◆ **Stored data entries**:
┌──

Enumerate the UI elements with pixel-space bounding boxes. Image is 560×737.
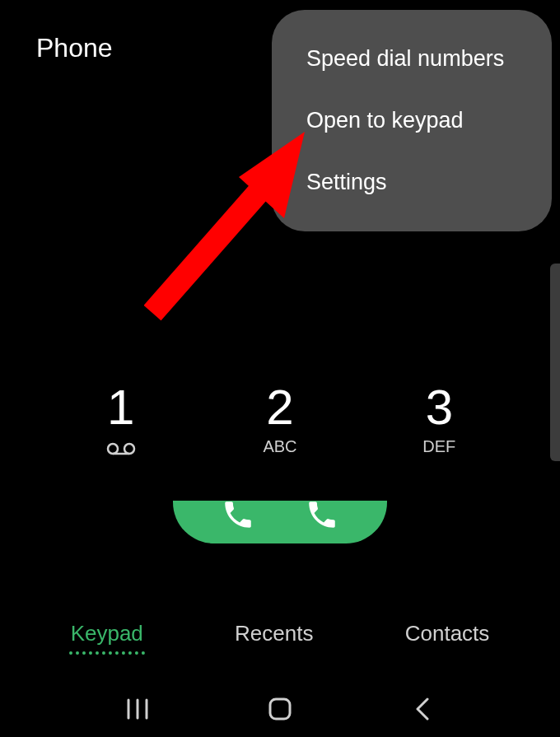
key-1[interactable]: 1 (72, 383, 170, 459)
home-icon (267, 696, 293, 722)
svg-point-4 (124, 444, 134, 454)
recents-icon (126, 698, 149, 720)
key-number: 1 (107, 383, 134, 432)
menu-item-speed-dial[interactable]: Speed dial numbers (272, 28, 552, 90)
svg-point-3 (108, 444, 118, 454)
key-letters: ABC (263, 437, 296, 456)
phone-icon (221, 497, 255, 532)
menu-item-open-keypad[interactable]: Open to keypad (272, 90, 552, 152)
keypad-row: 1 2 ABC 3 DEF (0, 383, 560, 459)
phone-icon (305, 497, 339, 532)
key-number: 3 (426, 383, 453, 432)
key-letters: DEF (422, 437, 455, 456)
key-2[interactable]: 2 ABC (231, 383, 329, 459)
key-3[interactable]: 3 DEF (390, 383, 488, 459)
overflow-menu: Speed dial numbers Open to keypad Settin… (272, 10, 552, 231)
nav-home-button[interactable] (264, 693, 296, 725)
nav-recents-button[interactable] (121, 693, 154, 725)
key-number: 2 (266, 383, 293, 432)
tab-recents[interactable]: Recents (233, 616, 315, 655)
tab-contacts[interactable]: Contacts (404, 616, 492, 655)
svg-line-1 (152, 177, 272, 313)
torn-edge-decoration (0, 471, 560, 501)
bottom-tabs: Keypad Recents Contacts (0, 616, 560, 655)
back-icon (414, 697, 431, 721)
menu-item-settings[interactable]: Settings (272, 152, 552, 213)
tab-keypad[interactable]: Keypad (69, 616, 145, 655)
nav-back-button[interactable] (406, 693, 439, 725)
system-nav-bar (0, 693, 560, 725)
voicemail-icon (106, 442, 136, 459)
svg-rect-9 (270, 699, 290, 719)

└──
┌──

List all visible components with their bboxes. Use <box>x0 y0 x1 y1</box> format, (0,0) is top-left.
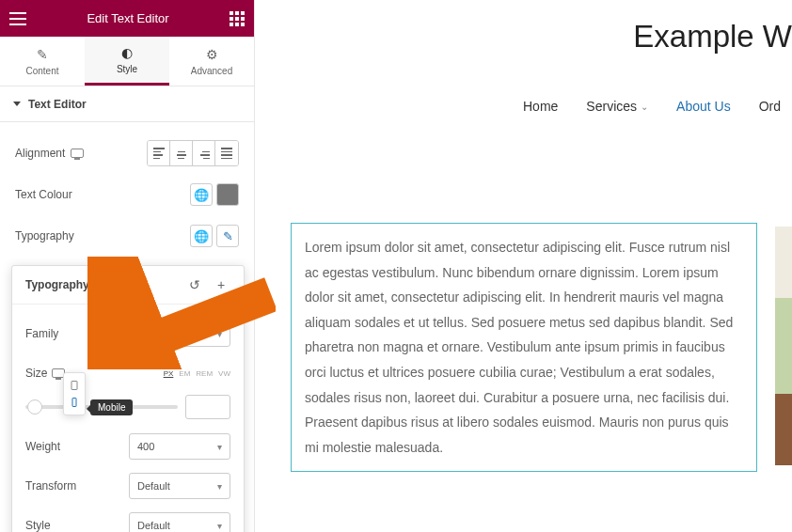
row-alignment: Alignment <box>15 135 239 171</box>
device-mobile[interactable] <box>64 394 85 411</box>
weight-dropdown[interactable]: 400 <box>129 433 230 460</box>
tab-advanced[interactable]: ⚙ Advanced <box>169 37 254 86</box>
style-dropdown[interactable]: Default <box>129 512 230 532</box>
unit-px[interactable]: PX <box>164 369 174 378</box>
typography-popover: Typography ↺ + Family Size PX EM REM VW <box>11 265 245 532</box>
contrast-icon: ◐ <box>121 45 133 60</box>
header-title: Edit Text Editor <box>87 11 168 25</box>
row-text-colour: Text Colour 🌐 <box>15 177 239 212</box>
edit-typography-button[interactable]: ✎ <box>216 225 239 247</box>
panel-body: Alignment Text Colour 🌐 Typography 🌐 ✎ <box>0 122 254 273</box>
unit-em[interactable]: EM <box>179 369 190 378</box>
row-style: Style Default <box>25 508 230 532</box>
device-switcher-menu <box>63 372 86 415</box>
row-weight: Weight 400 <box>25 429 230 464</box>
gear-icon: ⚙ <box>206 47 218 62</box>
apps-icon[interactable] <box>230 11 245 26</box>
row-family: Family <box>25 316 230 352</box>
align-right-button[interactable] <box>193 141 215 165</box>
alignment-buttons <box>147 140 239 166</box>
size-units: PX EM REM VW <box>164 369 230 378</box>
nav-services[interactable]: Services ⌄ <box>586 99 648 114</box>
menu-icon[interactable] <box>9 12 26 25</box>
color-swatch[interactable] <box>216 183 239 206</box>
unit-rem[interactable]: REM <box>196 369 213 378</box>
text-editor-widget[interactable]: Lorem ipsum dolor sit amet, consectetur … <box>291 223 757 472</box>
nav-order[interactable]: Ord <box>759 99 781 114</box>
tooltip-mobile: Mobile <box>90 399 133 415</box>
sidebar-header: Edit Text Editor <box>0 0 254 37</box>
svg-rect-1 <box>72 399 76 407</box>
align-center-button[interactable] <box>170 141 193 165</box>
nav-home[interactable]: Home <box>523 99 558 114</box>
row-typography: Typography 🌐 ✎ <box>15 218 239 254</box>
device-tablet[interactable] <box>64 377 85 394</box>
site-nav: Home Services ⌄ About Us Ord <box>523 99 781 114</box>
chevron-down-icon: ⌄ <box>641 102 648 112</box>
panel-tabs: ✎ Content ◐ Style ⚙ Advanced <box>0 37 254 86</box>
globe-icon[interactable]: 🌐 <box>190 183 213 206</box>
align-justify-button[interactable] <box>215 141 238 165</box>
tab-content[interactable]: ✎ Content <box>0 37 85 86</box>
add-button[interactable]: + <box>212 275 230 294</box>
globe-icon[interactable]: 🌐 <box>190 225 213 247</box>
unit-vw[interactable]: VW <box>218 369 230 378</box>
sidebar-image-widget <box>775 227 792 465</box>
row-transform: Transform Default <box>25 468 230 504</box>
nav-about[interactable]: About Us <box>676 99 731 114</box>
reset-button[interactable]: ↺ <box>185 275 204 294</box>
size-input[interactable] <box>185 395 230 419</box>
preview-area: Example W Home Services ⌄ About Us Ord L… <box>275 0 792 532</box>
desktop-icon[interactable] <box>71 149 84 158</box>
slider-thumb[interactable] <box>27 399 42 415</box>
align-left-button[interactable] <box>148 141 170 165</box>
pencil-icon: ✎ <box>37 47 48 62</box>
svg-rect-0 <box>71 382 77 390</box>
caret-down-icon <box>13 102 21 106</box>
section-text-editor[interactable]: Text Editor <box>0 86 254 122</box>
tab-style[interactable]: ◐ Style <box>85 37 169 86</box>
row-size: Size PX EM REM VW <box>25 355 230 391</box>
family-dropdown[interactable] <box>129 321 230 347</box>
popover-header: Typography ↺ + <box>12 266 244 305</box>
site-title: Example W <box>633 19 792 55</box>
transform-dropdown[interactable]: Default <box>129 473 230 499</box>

└──
┌──

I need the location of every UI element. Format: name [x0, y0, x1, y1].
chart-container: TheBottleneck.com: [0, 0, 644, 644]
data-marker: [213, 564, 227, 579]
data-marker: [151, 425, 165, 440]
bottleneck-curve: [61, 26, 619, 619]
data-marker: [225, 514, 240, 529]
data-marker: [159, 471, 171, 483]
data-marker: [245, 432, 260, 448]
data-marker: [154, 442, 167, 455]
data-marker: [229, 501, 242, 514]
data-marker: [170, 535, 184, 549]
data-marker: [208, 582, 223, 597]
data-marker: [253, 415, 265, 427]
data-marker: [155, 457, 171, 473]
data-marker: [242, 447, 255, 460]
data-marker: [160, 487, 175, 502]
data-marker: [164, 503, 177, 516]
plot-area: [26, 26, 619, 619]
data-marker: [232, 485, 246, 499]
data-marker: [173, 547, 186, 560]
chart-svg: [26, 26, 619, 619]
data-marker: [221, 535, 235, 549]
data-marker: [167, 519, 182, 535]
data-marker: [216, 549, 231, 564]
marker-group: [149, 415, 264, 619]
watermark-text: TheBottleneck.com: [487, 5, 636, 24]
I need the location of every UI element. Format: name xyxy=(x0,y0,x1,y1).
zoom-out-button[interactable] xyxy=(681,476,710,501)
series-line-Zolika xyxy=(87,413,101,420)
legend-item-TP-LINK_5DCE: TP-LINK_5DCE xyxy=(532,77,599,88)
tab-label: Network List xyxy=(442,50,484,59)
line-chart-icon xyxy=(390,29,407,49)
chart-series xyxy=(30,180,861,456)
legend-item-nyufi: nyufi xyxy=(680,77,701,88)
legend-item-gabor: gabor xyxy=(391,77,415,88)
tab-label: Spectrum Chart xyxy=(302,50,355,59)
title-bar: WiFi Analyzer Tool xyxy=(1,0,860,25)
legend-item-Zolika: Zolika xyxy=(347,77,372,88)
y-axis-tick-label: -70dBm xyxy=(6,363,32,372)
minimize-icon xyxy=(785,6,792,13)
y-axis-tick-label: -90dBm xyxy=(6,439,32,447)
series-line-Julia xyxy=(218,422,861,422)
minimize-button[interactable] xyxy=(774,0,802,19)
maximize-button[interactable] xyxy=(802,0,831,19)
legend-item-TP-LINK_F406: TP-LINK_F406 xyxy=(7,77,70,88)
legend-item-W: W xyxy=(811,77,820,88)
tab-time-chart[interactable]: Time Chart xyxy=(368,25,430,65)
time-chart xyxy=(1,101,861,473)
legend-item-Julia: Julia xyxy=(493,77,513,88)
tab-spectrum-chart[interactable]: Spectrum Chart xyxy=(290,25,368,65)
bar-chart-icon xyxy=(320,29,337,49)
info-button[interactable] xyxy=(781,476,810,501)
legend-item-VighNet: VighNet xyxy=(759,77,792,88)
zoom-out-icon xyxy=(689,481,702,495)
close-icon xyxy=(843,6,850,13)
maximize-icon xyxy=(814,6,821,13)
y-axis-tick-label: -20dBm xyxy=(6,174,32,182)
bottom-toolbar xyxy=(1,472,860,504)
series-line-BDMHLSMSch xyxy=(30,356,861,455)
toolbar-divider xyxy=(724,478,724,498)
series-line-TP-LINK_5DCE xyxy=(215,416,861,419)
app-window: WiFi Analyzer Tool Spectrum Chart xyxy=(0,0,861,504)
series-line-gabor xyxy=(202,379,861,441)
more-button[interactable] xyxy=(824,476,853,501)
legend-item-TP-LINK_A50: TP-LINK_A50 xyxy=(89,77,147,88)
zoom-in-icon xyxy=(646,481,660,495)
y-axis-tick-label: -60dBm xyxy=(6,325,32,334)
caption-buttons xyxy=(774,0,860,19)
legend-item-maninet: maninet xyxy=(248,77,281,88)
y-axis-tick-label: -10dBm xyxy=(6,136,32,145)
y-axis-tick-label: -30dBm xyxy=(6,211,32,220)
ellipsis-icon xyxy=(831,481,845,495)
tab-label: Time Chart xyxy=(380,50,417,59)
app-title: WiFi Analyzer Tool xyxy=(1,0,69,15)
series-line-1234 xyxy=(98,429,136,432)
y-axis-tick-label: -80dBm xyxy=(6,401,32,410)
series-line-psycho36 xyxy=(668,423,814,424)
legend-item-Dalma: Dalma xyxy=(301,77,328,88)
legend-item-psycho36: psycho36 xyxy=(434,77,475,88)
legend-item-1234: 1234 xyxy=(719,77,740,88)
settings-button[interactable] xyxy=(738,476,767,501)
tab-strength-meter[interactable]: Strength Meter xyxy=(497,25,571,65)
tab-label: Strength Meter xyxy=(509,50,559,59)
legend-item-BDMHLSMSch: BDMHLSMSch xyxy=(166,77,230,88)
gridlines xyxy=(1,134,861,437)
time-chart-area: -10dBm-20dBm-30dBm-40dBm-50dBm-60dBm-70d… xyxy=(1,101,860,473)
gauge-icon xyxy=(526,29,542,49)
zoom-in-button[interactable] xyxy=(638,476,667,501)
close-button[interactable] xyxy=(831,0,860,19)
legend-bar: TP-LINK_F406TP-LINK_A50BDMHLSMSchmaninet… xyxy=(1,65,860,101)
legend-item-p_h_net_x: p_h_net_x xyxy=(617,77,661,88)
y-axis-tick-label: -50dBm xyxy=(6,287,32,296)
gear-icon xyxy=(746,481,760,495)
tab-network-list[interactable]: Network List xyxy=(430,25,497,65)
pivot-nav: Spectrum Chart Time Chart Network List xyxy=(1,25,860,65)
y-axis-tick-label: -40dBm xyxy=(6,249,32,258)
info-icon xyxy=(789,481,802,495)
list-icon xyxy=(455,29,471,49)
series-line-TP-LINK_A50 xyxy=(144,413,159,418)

└──

◆ **Work order**: In the records, locate each line holding the string "Meter" and copy it.

◆ **Expected answer**:
tab-strength-meter[interactable]: Strength Meter xyxy=(497,25,571,65)
tab-label: Strength Meter xyxy=(509,50,559,59)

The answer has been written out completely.